_Your assignment_
Where a picture appears, leave it out; copy everything else in the records exactly.

_Dataset_

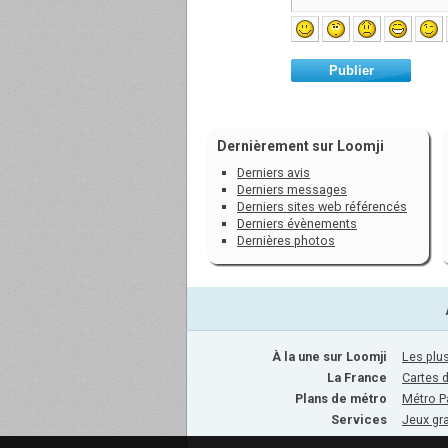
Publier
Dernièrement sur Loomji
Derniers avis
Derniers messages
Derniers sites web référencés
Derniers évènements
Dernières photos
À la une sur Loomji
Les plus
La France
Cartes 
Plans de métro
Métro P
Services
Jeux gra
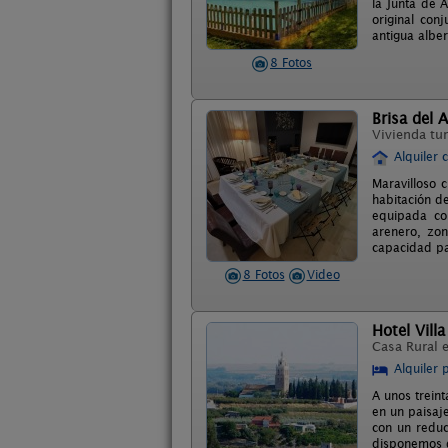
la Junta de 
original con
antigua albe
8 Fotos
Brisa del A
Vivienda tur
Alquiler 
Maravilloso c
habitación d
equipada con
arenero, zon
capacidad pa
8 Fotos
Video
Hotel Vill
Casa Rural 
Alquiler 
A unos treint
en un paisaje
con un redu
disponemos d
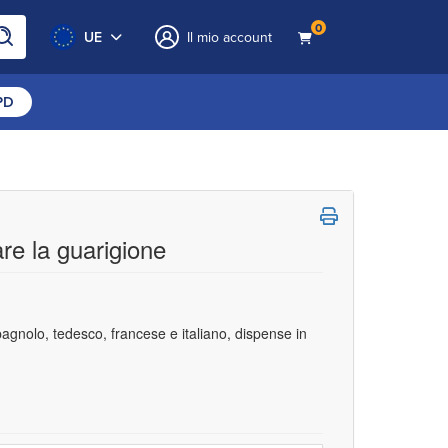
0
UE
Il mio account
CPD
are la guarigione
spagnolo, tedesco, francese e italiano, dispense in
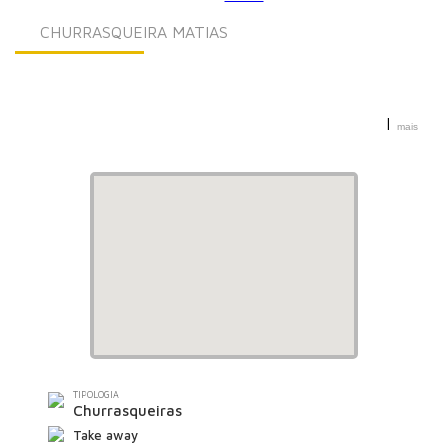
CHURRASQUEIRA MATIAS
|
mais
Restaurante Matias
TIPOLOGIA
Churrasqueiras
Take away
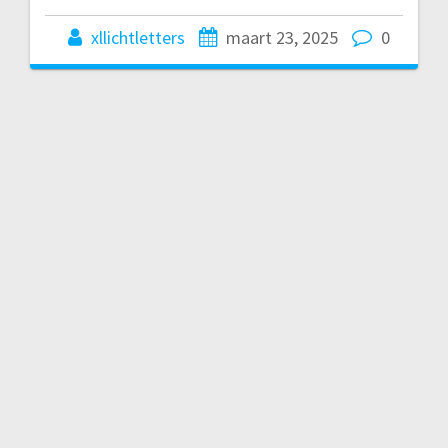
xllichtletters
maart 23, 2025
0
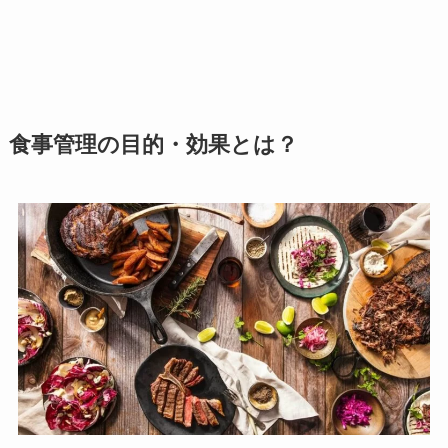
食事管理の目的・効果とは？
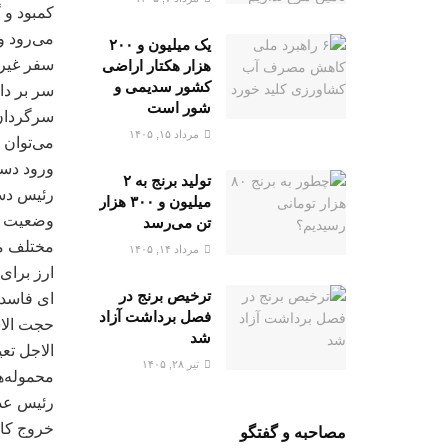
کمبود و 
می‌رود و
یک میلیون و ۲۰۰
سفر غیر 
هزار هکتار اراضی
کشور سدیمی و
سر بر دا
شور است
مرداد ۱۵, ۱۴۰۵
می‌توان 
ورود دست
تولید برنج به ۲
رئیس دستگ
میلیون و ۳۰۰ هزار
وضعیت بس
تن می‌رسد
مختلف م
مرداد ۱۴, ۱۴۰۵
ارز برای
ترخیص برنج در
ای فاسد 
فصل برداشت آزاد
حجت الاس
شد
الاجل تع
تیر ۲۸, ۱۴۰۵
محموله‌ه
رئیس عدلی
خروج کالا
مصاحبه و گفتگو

_Response_
Publier
Dernièrement sur Loomji
Derniers avis
Derniers messages
Derniers sites web référencés
Derniers évènements
Dernières photos
À la une sur Loomji
Les plus
La France
Cartes 
Plans de métro
Métro P
Services
Jeux gra
la Junta de 
original con
antigua albe
8 Fotos
Brisa del A
Vivienda tur
Alquiler 
Maravilloso c
habitación d
equipada con
arenero, zon
capacidad pa
8 Fotos
Video
Hotel Vill
Casa Rural 
Alquiler 
A unos treint
en un paisaje
con un redu
disponemos d
0
UE
Il mio account
CPD
are la guarigione
spagnolo, tedesco, francese e italiano, dispense in
CHURRASQUEIRA MATIAS
|
mais
Restaurante Matias
TIPOLOGIA
Churrasqueiras
Take away
xllichtletters
maart 23, 2025
0
食事管理の目的・効果とは？
کمبود و 
می‌رود و
یک میلیون و ۲۰۰
سفر غیر 
هزار هکتار اراضی
کشور سدیمی و
سر بر دا
شور است
مرداد ۱۵, ۱۴۰۵
می‌توان 
ورود دست
تولید برنج به ۲
رئیس دستگ
میلیون و ۳۰۰ هزار
وضعیت بس
تن می‌رسد
مختلف م
مرداد ۱۴, ۱۴۰۵
ارز برای
ترخیص برنج در
ای فاسد 
فصل برداشت آزاد
حجت الاس
شد
الاجل تع
تیر ۲۸, ۱۴۰۵
محموله‌ه
رئیس عدلی
خروج کالا
مصاحبه و گفتگو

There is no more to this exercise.